Our creation of the pedagogical scenarios proceeded in the opposite direction from that taken by a SCY mission designer. We started at the lowest level of abstraction by defining a set of basic learning activities, based on existing frameworks of such activities (Anderson & Kraftwohl 2001; Azevedo et al. 2004; Ferguson-Hessler & de Jong 1990; Mayer 2002). We identified a total of 53 learning activities that were relevant for our overall pedagogical approach. Examples of learning activities are: identify resources, distribute tasks, rehearse, build a model, ask a question, reflect on (individual and group) processes, relate data with hypothesis/theory, design a (physical or virtual) artifact, build a (physical or virtual) artifact, design an experimental procedure, evaluate ELO (one’s own or a peer’s), monitor the learning process, and summarize. 1 We then defined the ELO that is produced by each activity and identified a software tool that is needed to perform the activity and produce the ELO. A straightforward example of such an activity-tool-ELO triplet is the learning activity ‘build a model’, which in case of a conceptual model may result in the ELO ‘concept map’, for which the tool ‘SCYMapper’ is available.
Next, the 53 triplets of activities with their associated ELOs and tools were clustered into 13 larger conceptual units, or LASs, that all fit within our general approach of inquiry, collaboration, and learning by design. A specific triplet could be part of more than one LAS. The LASs were labeled: Orientation, Management, Information, Conceptualization, Debate, Reflection, Analysis, Designing, Building, Experimentation, Evaluation, Regulation, and Reporting. An example is given in Table 1, which presents the activities, ELOs, and tools that form the LAS ‘Experimentation’. The tools SCYED, SCYSIM, and SCYDATA that are mentioned in the table were created for the SCY project to enable students to produce the associated ELOs; they enable students to set up an experimental design, run a simulation, and perform data analyses, respectively.
The linking arrows indicate the recommended sequences through the scenario. However, while in a mission students can also follow their own sequence of activities, and may revisit a LAS when they think this to be necessary. This allows for flexibility, in that different students can follow different routes through the scenario. The scenario of the mission is shown to the students in the mission map.

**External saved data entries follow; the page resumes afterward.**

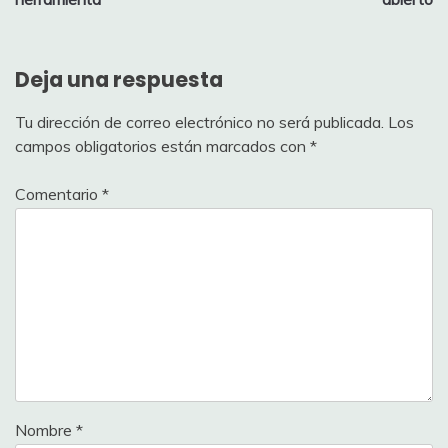
entradas
Deja una respuesta
Tu dirección de correo electrónico no será publicada.
Los
campos obligatorios están marcados con
*
Comentario
*
Nombre
*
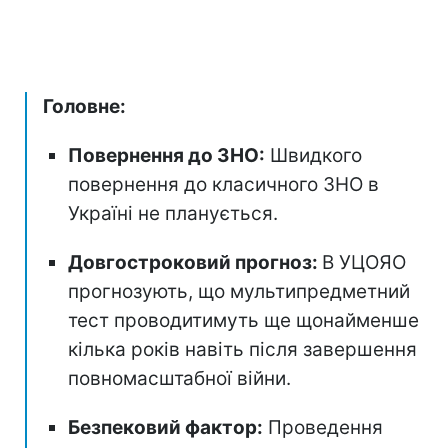
Головне:
Повернення до ЗНО:
Швидкого
повернення до класичного ЗНО в
Україні не планується.
Довгостроковий прогноз:
В УЦОЯО
прогнозують, що мультипредметний
тест проводитимуть ще щонайменше
кілька років навіть після завершення
повномасштабної війни.
Безпековий фактор:
Проведення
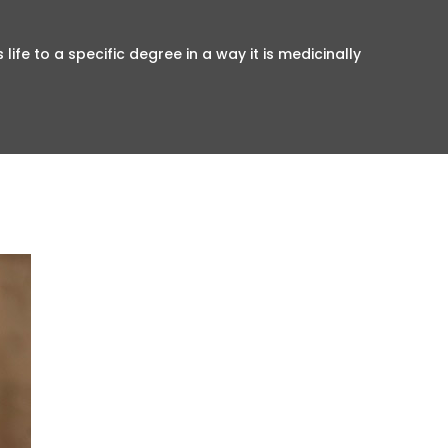
 life to a specific degree in a way it is medicinally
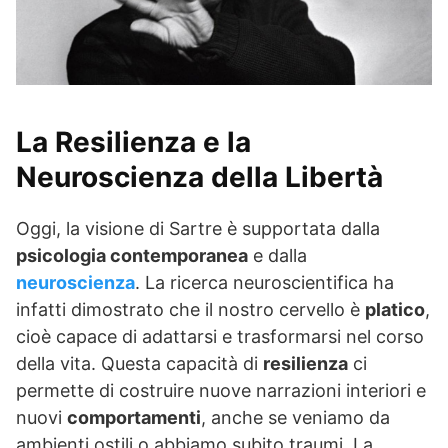
La Resilienza e la
Neuroscienza della Libertà
Oggi, la visione di Sartre è supportata dalla
psicologia contemporanea
e dalla
neuroscienza
. La ricerca neuroscientifica ha
infatti dimostrato che il nostro cervello è
platico
,
cioè capace di adattarsi e trasformarsi nel corso
della vita. Questa capacità di
resilienza
ci
permette di costruire nuove narrazioni interiori e
nuovi
comportamenti
, anche se veniamo da
ambienti ostili o abbiamo subito traumi. La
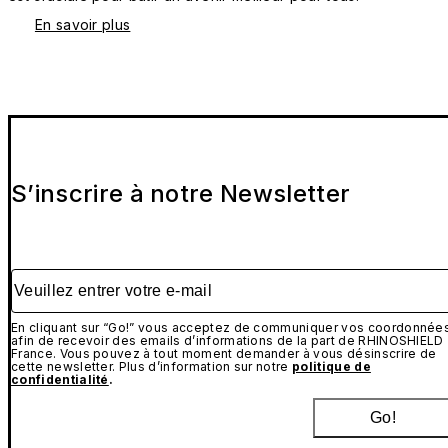
En savoir plus
S’inscrire à notre Newsletter
Veuillez entrer votre e-mail
En cliquant sur “Go!” vous acceptez de communiquer vos coordonnée
afin de recevoir des emails d’informations de la part de RHINOSHIELD
France. Vous pouvez à tout moment demander à vous désinscrire de
cette newsletter. Plus d’information sur notre
politique de
confidentialité
.
Go!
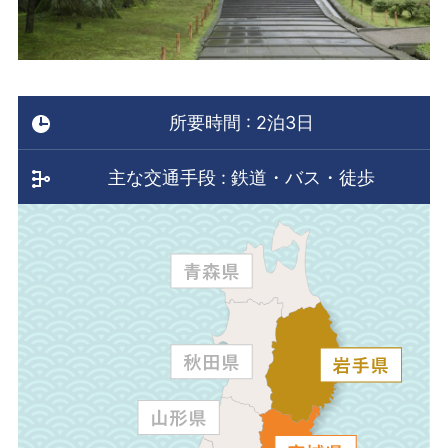
所要時間 : 2泊3日
主な交通手段 : 鉄道・バス・徒歩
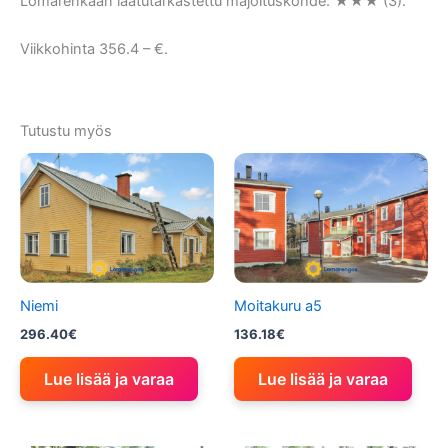
Lomarenkaan laatutarkastettu majoituskohde: ★★★ (3).
Viikkohinta 356.4 – €.
Tutustu myös
Niemi
Moitakuru a5
296.40
€
136.18
€
Lue lisää ja varaa
Lue lisää ja varaa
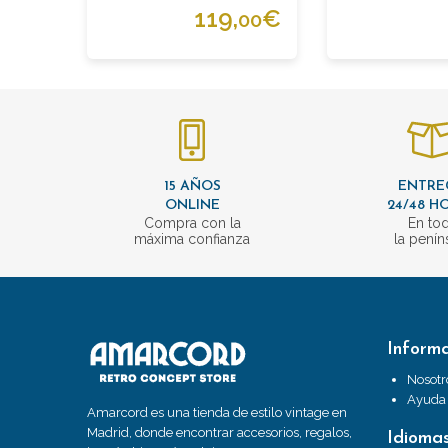
119,
€
00
15 AÑOS
ENTRE
ONLINE
24/48 H
Compra con la
En to
máxima confianza
la penín
Inform
Nosotr
Ayuda
Amarcord es una tienda de estilo vintage en
Madrid, donde encontrar accesorios, regalos,
Idioma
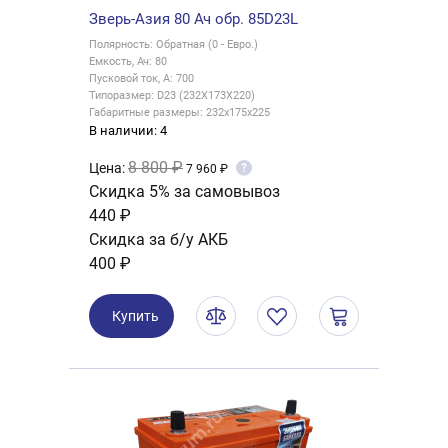
Зверь-Азия 80 Ач обр. 85D23L
Полярность: Обратная (0 - Евро.)
Емкость, Ач: 80
Пусковой ток, А: 700
Типоразмер: D23 (232X173X220)
Габаритные размеры: 232x175x225
В наличии: 4
8 800 ₽
Цена:
?
7 960 ₽
Скидка 5% за самовывоз
440 ₽
Скидка за б/у АКБ
400 ₽
Купить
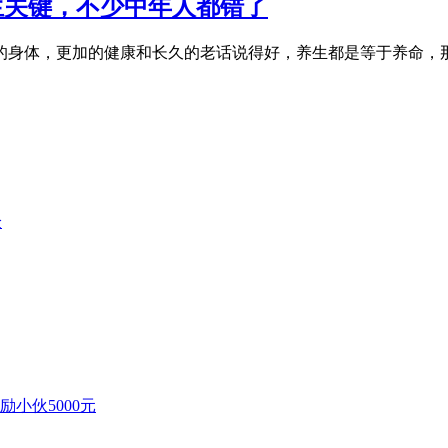
生关键，不少中年人都错了
的身体，更加的健康和长久的老话说得好，养生都是等于养命，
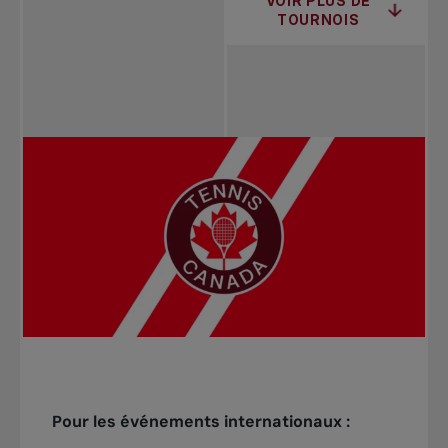
VOIR PLUS DE
TOURNOIS
Pour les événements internationaux :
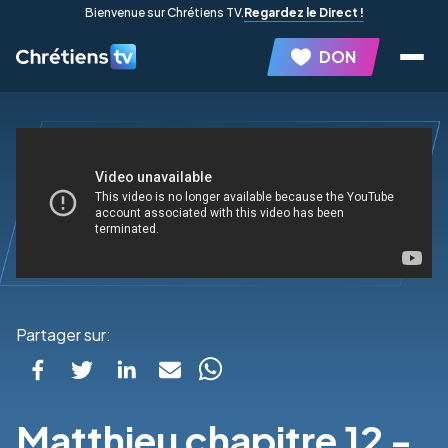
Bienvenue sur Chrétiens TV.
Regardez le Direct !
DON
Partager sur:
Matthieu chapitre 12 -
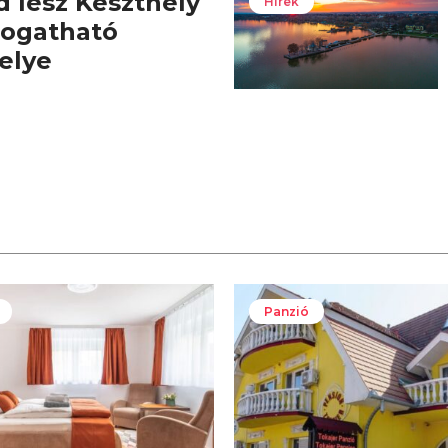
d lesz Keszthely
Hírek
togatható
elye
Panzió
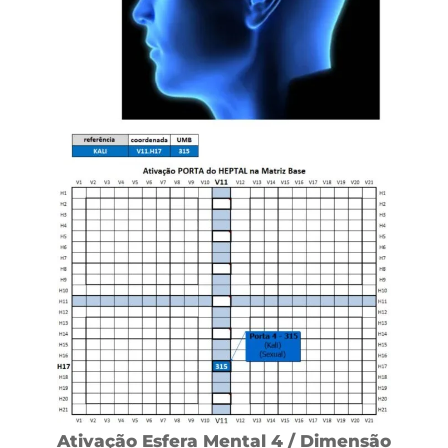
Ativação Esfera Mental 4 / Dimensão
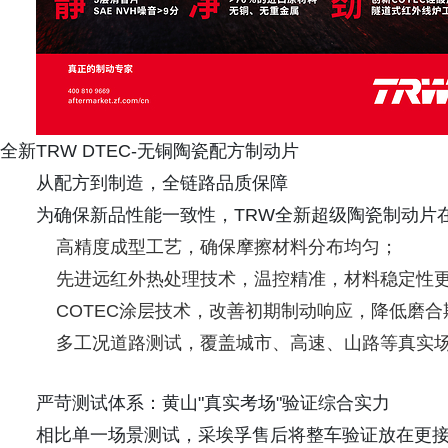
全新TRW DTEC-无铜陶瓷配方制动片
从配方到制造，全链路品质保障
为确保新品性能一致性，TRW全新超级陶瓷制动片
高精度成型工艺，确保摩擦材料分布均匀；
先进远红外热处理技术，温控精准，材料稳定性
COTEC涂层技术，改善初期制动响应，降低磨合
多工况道路测试，覆盖城市、高速、山路等真实
严苛测试体系：黄山"真实考场"验证综合实力
相比单一场景测试，采埃孚售后将整车验证放在更接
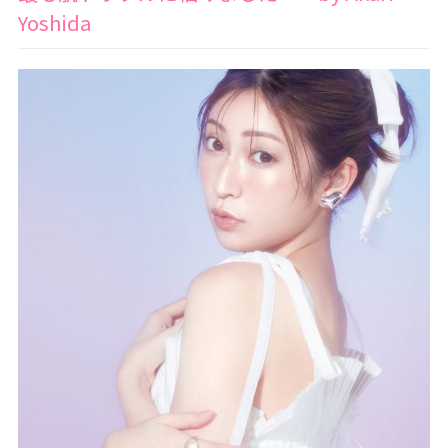
Yoshida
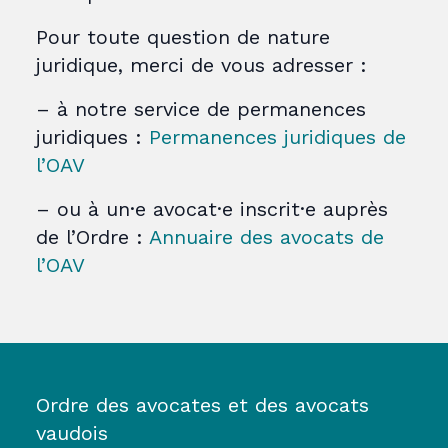
Pour toute question de nature
juridique, merci de vous adresser :
– à notre service de permanences
juridiques :
Permanences juridiques de
l’OAV
– ou à un·e avocat·e inscrit·e auprès
de l’Ordre :
Annuaire des avocats de
l’OAV
Ordre des avocates et des avocats
vaudois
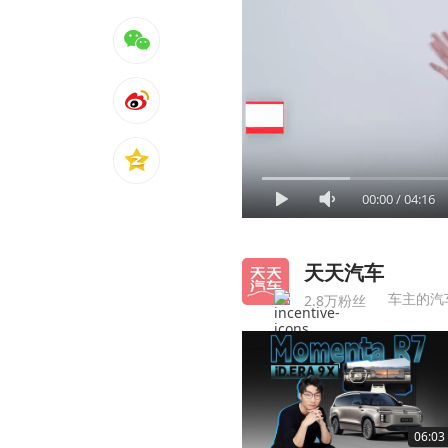
00:00
/
04:16
天天汽车
车主的汽
2.8万粉丝
06:03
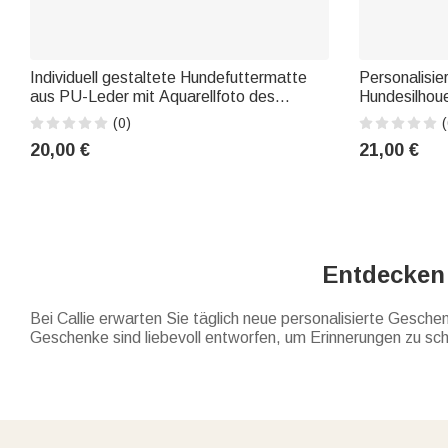
Individuell gestaltete Hundefuttermatte
Personalisie
aus PU-Leder mit Aquarellfoto des
Hundesilhou
Haustiers und Namen – Ruheplatz für
„Rainbow Br
(0)
(
Haustiere, für den täglichen Gebrauch,
Jahreszahl 
20,00 €
21,00 €
Geburtstagsgeschenk für Tierfreunde und
und Beileids
Freunde
Tierlieb
Entdecken 
Bei Callie erwarten Sie täglich neue personalisierte Gesch
Geschenke sind liebevoll entworfen, um Erinnerungen zu scha
Die Neuheiten bieten eine vielfältige Auswahl an personalis
Zuhause oder ausgefallene Geschenkideen mit individueller 
Zuneigung und Wertschätzung. Entdecken Sie auch
die Per
Aktuell eingetroffene Highlights reichen von Strandtüchern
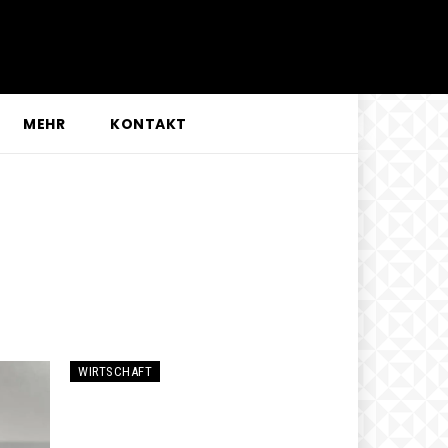
MEHR
KONTAKT
WIRTSCHAFT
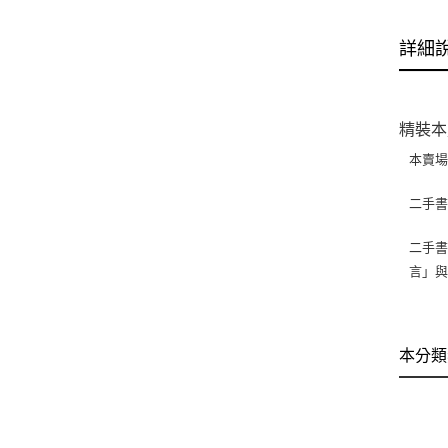
詳細
精裝本
本賣
二手
二手書
言」
本分類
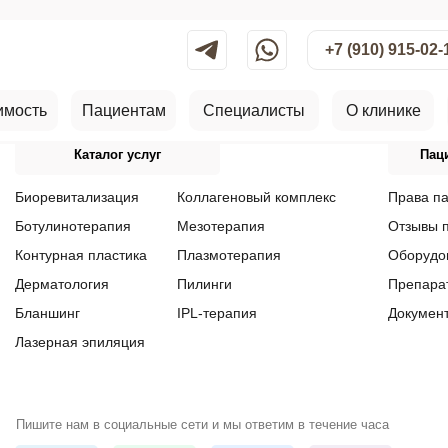
+7 (910) 915-02-
имость
Пациентам
Специалисты
О клинике
Каталог услуг
Пац
Биоревитализация
Коллагеновый комплекс
Права п
Ботулинотерапия
Мезотерапия
Отзывы 
Контурная пластика
Плазмотерапия
Оборудо
Дерматология
Пилинги
Препара
Бланшинг
IPL-терапия
Докумен
Лазерная эпиляция
Пишите нам в социальные сети и мы ответим в течение часа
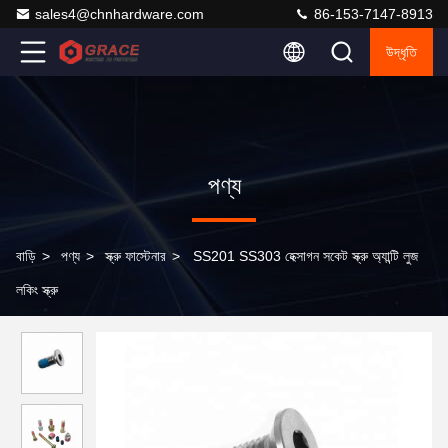
sales4@chnhardware.com
86-153-7147-8913
উদ্ধৃতি
পণ্য
বাড়ি
>
পণ্য
>
স্ক্রু ফাস্টেনার
>
SS201 SS303 হেক্সাগন সকেট স্ক্রু অ্যান্টি লুজ
লকিং স্ক্রু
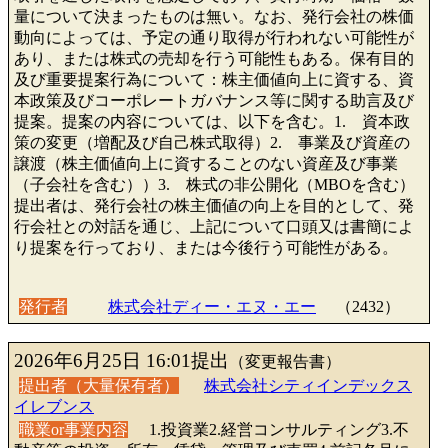
量について決まったものは無い。なお、発行会社の株価
動向によっては、予定の通り取得が行われない可能性が
あり、または株式の売却を行う可能性もある。保有目的
及び重要提案行為について：株主価値向上に資する、資
本政策及びコーポレートガバナンス等に関する助言及び
提案。提案の内容については、以下を含む。1. 資本政
策の変更（増配及び自己株式取得）2. 事業及び資産の
譲渡（株主価値向上に資することのない資産及び事業
（子会社を含む））3. 株式の非公開化（MBOを含む）
提出者は、発行会社の株主価値の向上を目的として、発
行会社との対話を通じ、上記について口頭又は書簡によ
り提案を行っており、または今後行う可能性がある。
発行者
株式会社ディー・エヌ・エー
（2432）
2026年6月25日 16:01提出
（変更報告書）
提出者（大量保有者）
株式会社シティインデックス
イレブンス
職業or事業内容
1.投資業2.経営コンサルティング3.不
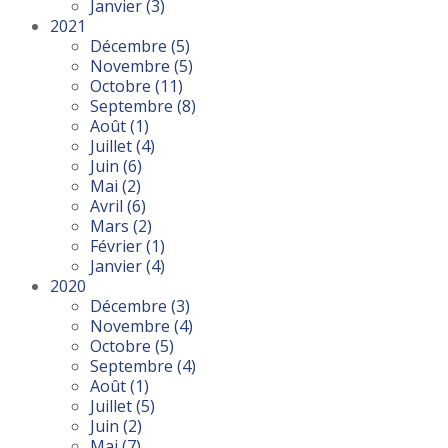
Janvier
(3)
2021
Décembre
(5)
Novembre
(5)
Octobre
(11)
Septembre
(8)
Août
(1)
Juillet
(4)
Juin
(6)
Mai
(2)
Avril
(6)
Mars
(2)
Février
(1)
Janvier
(4)
2020
Décembre
(3)
Novembre
(4)
Octobre
(5)
Septembre
(4)
Août
(1)
Juillet
(5)
Juin
(2)
Mai
(7)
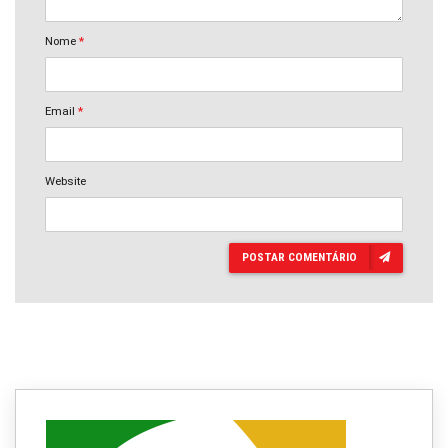
Nome
*
Email
*
Website
POSTAR COMENTÁRIO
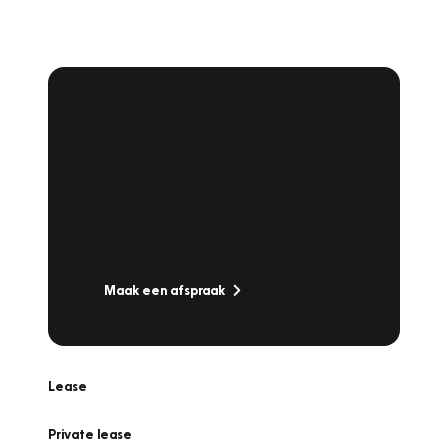
Plan een
Werkplaatsafspraak
Is uw auto toe aan Onderhoud,
Bandenwissel of een Vakantiecheck? Plan
online een afspraak!
Maak een afspraak
Lease
Private lease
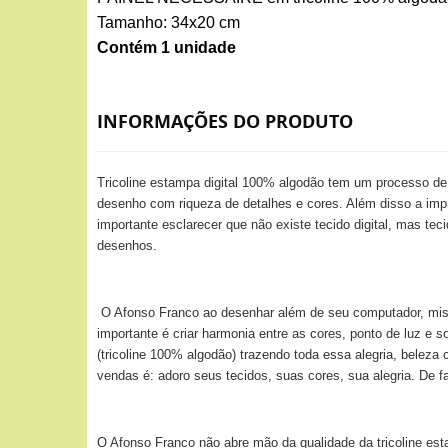
Tamanho: 34x20 cm
Contém 1 unidade
INFORMAÇÕES DO PRODUTO
Tricoline estampa digital 100% algodão tem um processo d
desenho com riqueza de detalhes e cores. Além disso a impr
importante esclarecer que não existe tecido digital, mas te
desenhos.
O Afonso Franco ao desenhar além de seu computador, mistura
importante é criar harmonia entre as cores, ponto de luz e 
(tricoline 100% algodão) trazendo toda essa alegria, bele
vendas é: adoro seus tecidos, suas cores, sua alegria. De 
O Afonso Franco não abre mão da qualidade da tricoline esta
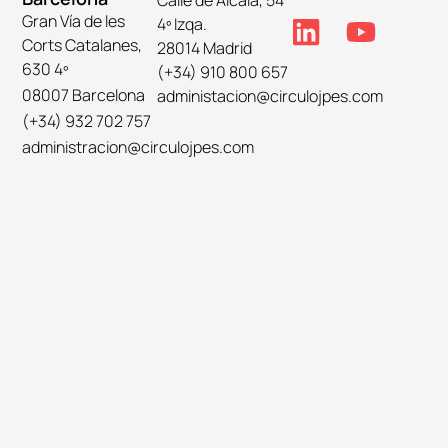
Gran Vía de les
4º Izqa.
Corts Catalanes,
28014 Madrid
630 4º
(+34) 910 800 657
08007 Barcelona
administacion@circulojpes.com
(+34) 932 702 757
administracion@circulojpes.com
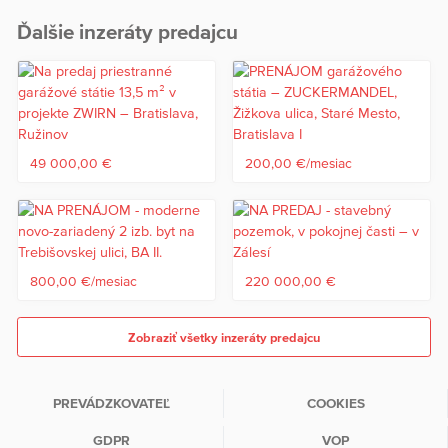
Ďalšie inzeráty predajcu
49 000,00 €
200,00 €/mesiac
800,00 €/mesiac
220 000,00 €
Zobraziť všetky inzeráty predajcu
PREVÁDZKOVATEĽ
COOKIES
GDPR
VOP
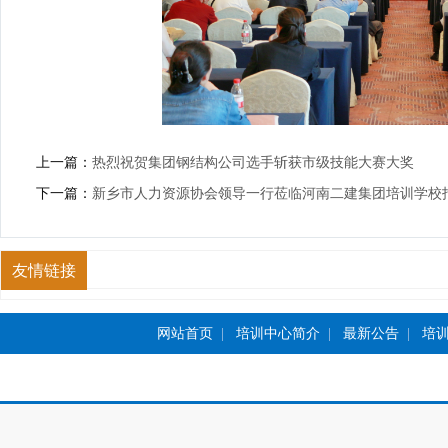
上一篇：
热烈祝贺集团钢结构公司选手斩获市级技能大赛大奖
下一篇：
新乡市人力资源协会领导一行莅临河南二建集团培训学校
友情链接
网站首页
|
培训中心简介
|
最新公告
|
培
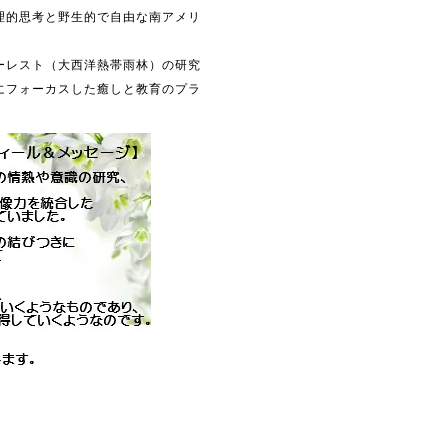
理的思考と野生的で自由な南アメリ
ーレスト（大西洋熱帯雨林）の研究
にフォーカスした癒しと教育のプラ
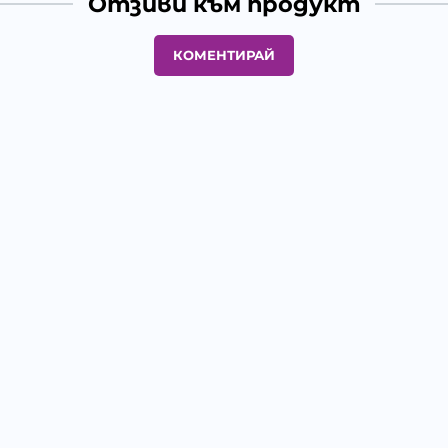
Отзиви към продукт
КОМЕНТИРАЙ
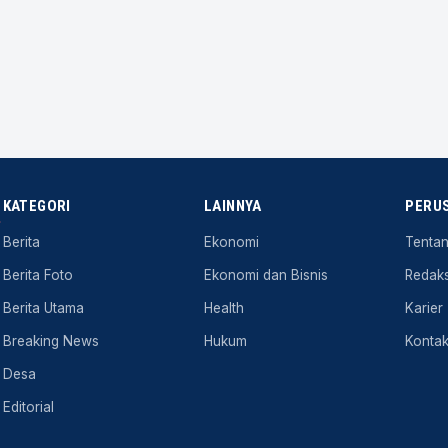
KATEGORI
LAINNYA
PERU
.
Berita
Ekonomi
Tenta
Berita Foto
Ekonomi dan Bisnis
Redaks
Berita Utama
Health
Karier
Breaking News
Hukum
Konta
Desa
Editorial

A walkthrough of the ‘design challenge’ scenario as applied in the mission ‘design a CO2-friendly house’
First, the whole project is framed by explaining the mission in which the students will engage. This mission starts with a short video explaining environment-related issues, i.e., global warming and CO2 emissions, and the overall task for the students, namely to design a CO2-friendly house. The video tells about the different choices students will have to make (selecting windows, building materials, energy sources, and more). The students write down the task in their own words
Here the students try to identify the different concepts involved in the mission. For instance, what is CO2, how is it produced, what types of activities in the house can produce it? What is energy, and how are energy and CO2 related to each other? The students use SCYMapper (the SCY concept mapping tool) to link the different elements and concepts together. Students will come back to refine their conceptual models in the course of the scenario
Students design an artifact—e.g., a house—based on the conceptual model—e.g., the model of factors that influence CO2 emissions
Students actually build a real or a simulated house artifact. In this mission we use an external tool (Google SketchUp) for that
Students design and conduct experiments with the respective artifacts they have designed. A dedicated tool (SCYED; see also Fig. 1) helps students to set up correct experiments. A simulation of a house gives students the opportunity to try out different parameters from their design
Students evaluate the data collected—e.g., by comparing results with the preset criteria and norms regarding the amount of CO2 production—and refine their conceptual models
Students reflect on whether they reached the mission goals and the learning goals (shown to them in a curtain, see Fig. 6 for an example), and explain reasons for possible deviations. They discuss how (or whether) their gradual increase in understanding led them to modify the goals of the project or if other factors such as time allotted, tool limitations, and lack of appropriate information led them to reconsider their ambitions
Students create an overview of their accomplishments and prepare a presentation to the class and the teacher
In the SCY project we have defined 12 scenarios, each of which is a different assemblage of the 13 different LASs, which, in their turn, are different assemblages of the 53 triplets of ELOs, activities, and tools.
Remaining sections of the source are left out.